***** Data supplied *****

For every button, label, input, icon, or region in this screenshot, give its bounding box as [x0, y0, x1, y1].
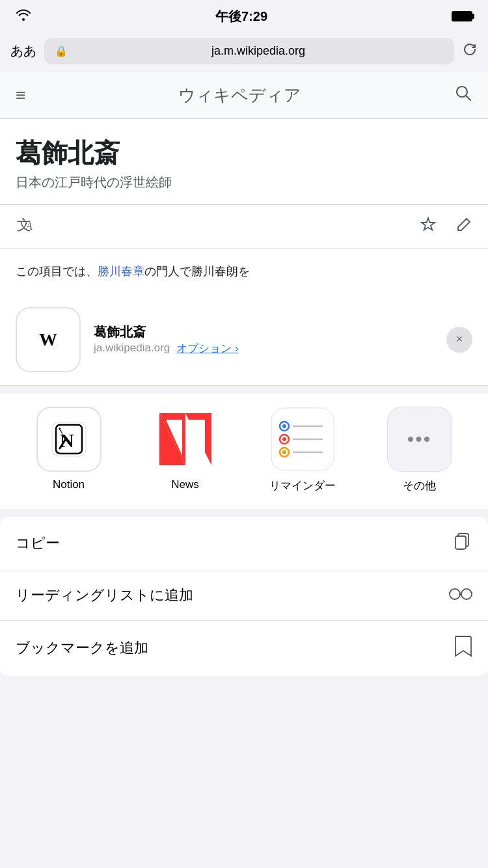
- more-app-label: その他: [403, 478, 436, 493]
- url-field[interactable]: 🔒 ja.m.wikipedia.org: [44, 38, 454, 64]
- wifi-icon: [16, 9, 31, 24]
- notion-app-label: Notion: [53, 478, 85, 491]
- reminders-app-icon: [270, 407, 335, 472]
- status-bar: 午後7:29: [0, 0, 488, 33]
- svg-point-16: [282, 437, 286, 441]
- wiki-page-subtitle: 日本の江戸時代の浮世絵師: [16, 174, 472, 191]
- share-card: W 葛飾北斎 ja.wikipedia.org オプション › ×: [0, 294, 488, 386]
- app-item-reminders[interactable]: リマインダー: [269, 407, 336, 493]
- wiki-edit-icon[interactable]: [455, 216, 472, 237]
- app-item-news[interactable]: News: [153, 407, 218, 493]
- action-bookmark-label: ブックマークを追加: [16, 638, 148, 658]
- wiki-text-after: の門人で勝川春朗を: [144, 265, 250, 278]
- wiki-header: ≡ ウィキペディア: [0, 72, 488, 119]
- share-card-info: 葛飾北斎 ja.wikipedia.org オプション ›: [94, 323, 433, 356]
- wiki-star-icon[interactable]: [419, 215, 437, 238]
- svg-point-18: [282, 450, 286, 454]
- share-card-url: ja.wikipedia.org: [94, 342, 170, 355]
- bookmark-icon: [454, 635, 472, 662]
- action-section: コピー リーディングリストに追加: [0, 517, 488, 676]
- svg-point-25: [461, 589, 472, 599]
- wiki-search-icon[interactable]: [454, 84, 472, 107]
- app-item-notion[interactable]: N Notion: [36, 407, 102, 493]
- svg-rect-23: [455, 536, 466, 549]
- font-size-button[interactable]: ああ: [10, 42, 36, 60]
- share-card-wiki-icon: W: [16, 307, 81, 372]
- share-sheet-container: W 葛飾北斎 ja.wikipedia.org オプション › ×: [0, 294, 488, 676]
- share-sheet: W 葛飾北斎 ja.wikipedia.org オプション › ×: [0, 294, 488, 676]
- address-bar: ああ 🔒 ja.m.wikipedia.org: [0, 33, 488, 72]
- url-text: ja.m.wikipedia.org: [73, 44, 444, 58]
- wiki-toolbar-right: [419, 215, 472, 238]
- share-card-close-button[interactable]: ×: [446, 327, 472, 353]
- status-right-icons: [452, 11, 472, 21]
- svg-text:N: N: [60, 429, 74, 451]
- share-card-title: 葛飾北斎: [94, 323, 433, 341]
- reminders-app-label: リマインダー: [269, 478, 336, 493]
- action-reading-list[interactable]: リーディングリストに追加: [0, 571, 488, 621]
- svg-point-24: [450, 589, 460, 599]
- news-app-icon: [153, 407, 218, 472]
- notion-app-icon: N: [36, 407, 102, 472]
- copy-icon: [452, 531, 472, 556]
- wiki-menu-icon[interactable]: ≡: [16, 85, 25, 105]
- action-copy-label: コピー: [16, 534, 60, 553]
- wiki-toolbar: 文 A: [0, 205, 488, 249]
- wiki-page-title: 葛飾北斎: [16, 137, 472, 169]
- glasses-icon: [449, 586, 472, 606]
- news-app-label: News: [171, 478, 199, 491]
- action-copy[interactable]: コピー: [0, 517, 488, 571]
- wiki-language-icon[interactable]: 文 A: [16, 215, 36, 238]
- lock-icon: 🔒: [55, 45, 68, 57]
- wiki-site-title: ウィキペディア: [178, 84, 301, 107]
- svg-line-1: [466, 96, 470, 100]
- status-time: 午後7:29: [215, 8, 267, 25]
- battery-icon: [452, 11, 472, 21]
- app-item-more[interactable]: ••• その他: [387, 407, 452, 493]
- wiki-text-before: この項目では、: [16, 265, 98, 278]
- wiki-link-spring[interactable]: 勝川春章: [98, 265, 144, 278]
- svg-point-14: [282, 424, 286, 428]
- app-share-row: N Notion: [0, 394, 488, 509]
- action-reading-list-label: リーディングリストに追加: [16, 586, 193, 605]
- wiki-article-text: この項目では、勝川春章の門人で勝川春朗を: [0, 249, 488, 294]
- action-bookmark[interactable]: ブックマークを追加: [0, 621, 488, 676]
- more-app-icon: •••: [387, 407, 452, 472]
- reload-button[interactable]: [462, 42, 478, 61]
- svg-text:A: A: [25, 221, 33, 232]
- wiki-article-header: 葛飾北斎 日本の江戸時代の浮世絵師: [0, 119, 488, 205]
- share-card-option-link[interactable]: オプション ›: [176, 341, 238, 356]
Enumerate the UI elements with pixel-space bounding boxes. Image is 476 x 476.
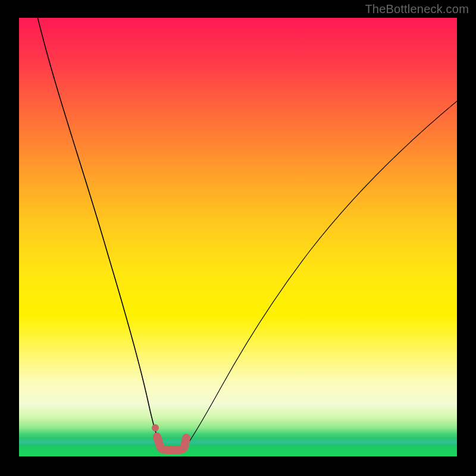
chart-frame: TheBottleneck.com	[0, 0, 476, 476]
left-curve	[36, 18, 164, 450]
plot-area	[19, 18, 457, 456]
right-curve	[183, 101, 457, 450]
trough-dot	[152, 424, 159, 431]
watermark-label: TheBottleneck.com	[365, 2, 469, 16]
trough-marker	[157, 437, 186, 450]
curves-svg	[19, 18, 457, 456]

*****

▶ Directions for this task
Using the listing above, copy every line from the line containing "Enumerate the UI" through the last one, both included, and no other lines. Pictures stay out.

▶ Completed task
Enumerate the UI elements with pixel-space bounding boxes. Image is 476 x 476.
chart-frame: TheBottleneck.com	[0, 0, 476, 476]
left-curve	[36, 18, 164, 450]
plot-area	[19, 18, 457, 456]
right-curve	[183, 101, 457, 450]
trough-dot	[152, 424, 159, 431]
watermark-label: TheBottleneck.com	[365, 2, 469, 16]
trough-marker	[157, 437, 186, 450]
curves-svg	[19, 18, 457, 456]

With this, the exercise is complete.